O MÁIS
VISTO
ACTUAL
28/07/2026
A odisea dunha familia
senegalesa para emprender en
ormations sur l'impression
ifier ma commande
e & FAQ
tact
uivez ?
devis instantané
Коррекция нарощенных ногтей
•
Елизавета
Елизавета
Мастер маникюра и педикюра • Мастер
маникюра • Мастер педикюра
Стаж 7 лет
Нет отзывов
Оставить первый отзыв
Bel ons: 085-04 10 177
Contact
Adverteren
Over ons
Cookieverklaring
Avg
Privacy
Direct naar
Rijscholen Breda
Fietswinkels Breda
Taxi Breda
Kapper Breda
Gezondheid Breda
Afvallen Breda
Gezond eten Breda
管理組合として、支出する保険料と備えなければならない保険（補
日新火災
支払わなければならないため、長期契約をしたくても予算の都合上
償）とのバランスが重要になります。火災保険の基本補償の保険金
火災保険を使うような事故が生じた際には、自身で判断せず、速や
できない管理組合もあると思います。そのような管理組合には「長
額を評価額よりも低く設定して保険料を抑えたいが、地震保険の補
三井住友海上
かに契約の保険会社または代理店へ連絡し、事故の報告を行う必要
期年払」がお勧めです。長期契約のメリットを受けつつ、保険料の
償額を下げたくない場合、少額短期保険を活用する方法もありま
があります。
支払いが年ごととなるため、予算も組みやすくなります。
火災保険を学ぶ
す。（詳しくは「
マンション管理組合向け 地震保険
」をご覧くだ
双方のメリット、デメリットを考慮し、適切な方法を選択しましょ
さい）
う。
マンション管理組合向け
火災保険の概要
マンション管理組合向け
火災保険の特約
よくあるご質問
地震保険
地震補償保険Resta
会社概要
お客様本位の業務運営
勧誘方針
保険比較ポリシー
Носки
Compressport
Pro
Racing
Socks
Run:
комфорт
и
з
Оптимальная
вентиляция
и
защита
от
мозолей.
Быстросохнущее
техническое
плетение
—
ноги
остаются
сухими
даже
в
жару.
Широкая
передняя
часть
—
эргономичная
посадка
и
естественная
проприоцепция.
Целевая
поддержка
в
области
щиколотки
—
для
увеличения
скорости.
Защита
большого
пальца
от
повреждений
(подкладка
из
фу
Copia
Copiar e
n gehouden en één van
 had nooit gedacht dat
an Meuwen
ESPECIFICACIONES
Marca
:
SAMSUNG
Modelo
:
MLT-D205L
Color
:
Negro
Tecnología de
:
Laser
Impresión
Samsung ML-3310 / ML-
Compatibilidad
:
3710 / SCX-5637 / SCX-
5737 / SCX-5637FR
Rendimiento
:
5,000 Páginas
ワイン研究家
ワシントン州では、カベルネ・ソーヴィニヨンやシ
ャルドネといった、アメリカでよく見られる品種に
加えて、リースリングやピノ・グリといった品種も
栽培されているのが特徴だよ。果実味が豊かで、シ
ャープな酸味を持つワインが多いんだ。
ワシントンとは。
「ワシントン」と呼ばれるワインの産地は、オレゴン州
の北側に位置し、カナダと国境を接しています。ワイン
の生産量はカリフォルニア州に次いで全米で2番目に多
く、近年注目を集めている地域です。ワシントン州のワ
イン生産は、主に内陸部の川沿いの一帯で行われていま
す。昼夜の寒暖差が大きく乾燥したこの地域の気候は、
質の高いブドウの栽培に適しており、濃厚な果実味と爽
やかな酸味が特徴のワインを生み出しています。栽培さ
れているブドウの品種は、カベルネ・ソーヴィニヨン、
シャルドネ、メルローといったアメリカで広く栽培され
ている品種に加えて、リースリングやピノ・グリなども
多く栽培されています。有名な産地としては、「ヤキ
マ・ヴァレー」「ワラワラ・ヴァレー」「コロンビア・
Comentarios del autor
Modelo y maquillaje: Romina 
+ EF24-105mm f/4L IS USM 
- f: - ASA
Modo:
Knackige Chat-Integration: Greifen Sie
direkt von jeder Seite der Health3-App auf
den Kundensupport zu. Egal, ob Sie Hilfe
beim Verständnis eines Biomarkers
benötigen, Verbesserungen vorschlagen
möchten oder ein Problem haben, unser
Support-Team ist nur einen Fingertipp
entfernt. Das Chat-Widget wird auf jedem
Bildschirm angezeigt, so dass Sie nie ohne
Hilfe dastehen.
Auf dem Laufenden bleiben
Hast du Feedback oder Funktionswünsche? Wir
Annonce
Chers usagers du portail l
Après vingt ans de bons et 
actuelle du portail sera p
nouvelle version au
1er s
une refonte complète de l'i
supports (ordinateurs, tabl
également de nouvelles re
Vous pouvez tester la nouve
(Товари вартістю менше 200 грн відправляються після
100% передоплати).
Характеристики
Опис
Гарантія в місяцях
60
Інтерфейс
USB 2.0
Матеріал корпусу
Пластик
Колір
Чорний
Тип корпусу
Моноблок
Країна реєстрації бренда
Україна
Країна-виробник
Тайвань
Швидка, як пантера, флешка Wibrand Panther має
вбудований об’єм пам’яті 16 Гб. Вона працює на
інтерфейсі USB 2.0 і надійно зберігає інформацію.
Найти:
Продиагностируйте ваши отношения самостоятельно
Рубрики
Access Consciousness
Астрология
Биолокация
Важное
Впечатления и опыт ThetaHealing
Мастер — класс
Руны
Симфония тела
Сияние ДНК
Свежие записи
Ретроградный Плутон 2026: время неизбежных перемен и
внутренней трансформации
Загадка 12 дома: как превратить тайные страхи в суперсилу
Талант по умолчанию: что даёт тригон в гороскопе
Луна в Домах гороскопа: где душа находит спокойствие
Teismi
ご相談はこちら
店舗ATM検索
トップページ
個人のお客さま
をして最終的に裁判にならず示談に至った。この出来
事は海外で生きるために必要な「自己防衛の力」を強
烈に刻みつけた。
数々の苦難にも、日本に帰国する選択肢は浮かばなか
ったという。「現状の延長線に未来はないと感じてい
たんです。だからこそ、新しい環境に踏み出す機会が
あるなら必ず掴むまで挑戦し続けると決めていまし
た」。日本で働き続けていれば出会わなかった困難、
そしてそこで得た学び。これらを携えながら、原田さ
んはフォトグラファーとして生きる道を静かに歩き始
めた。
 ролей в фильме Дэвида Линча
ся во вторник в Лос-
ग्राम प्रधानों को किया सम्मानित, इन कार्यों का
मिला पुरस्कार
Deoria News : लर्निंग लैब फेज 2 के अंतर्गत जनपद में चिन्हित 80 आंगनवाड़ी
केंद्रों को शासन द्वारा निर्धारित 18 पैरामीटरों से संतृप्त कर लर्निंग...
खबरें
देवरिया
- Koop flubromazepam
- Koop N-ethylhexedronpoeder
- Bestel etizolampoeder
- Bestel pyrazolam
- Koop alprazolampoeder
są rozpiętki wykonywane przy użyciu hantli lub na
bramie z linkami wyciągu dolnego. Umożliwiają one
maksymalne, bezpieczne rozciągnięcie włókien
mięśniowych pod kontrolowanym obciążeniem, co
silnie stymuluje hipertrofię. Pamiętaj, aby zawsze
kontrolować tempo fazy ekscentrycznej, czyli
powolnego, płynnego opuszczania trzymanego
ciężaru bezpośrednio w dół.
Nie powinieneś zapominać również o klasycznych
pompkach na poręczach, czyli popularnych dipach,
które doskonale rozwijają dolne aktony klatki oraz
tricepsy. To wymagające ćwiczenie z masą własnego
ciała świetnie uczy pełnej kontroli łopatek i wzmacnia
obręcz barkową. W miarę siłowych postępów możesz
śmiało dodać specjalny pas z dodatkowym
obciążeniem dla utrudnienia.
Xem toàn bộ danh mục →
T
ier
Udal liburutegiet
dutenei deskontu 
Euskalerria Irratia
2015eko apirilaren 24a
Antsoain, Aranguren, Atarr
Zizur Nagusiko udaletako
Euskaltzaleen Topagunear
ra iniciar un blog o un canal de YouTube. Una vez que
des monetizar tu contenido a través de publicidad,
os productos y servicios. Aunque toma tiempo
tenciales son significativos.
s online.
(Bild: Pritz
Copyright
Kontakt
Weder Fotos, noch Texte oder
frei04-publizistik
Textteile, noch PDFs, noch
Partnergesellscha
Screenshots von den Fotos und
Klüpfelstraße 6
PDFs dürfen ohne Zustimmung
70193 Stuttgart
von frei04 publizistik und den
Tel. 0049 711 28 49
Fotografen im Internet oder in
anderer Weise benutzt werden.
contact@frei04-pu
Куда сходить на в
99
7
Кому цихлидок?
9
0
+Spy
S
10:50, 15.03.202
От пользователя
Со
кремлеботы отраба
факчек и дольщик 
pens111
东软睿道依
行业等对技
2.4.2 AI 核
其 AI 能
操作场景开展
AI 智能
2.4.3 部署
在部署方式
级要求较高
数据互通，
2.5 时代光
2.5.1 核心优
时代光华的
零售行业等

What you have to do: Your answer should be the lines of the records that include the word "Breda".

Expected output:
Rijscholen Breda
Fietswinkels Breda
Taxi Breda
Kapper Breda
Gezondheid Breda
Afvallen Breda
Gezond eten Breda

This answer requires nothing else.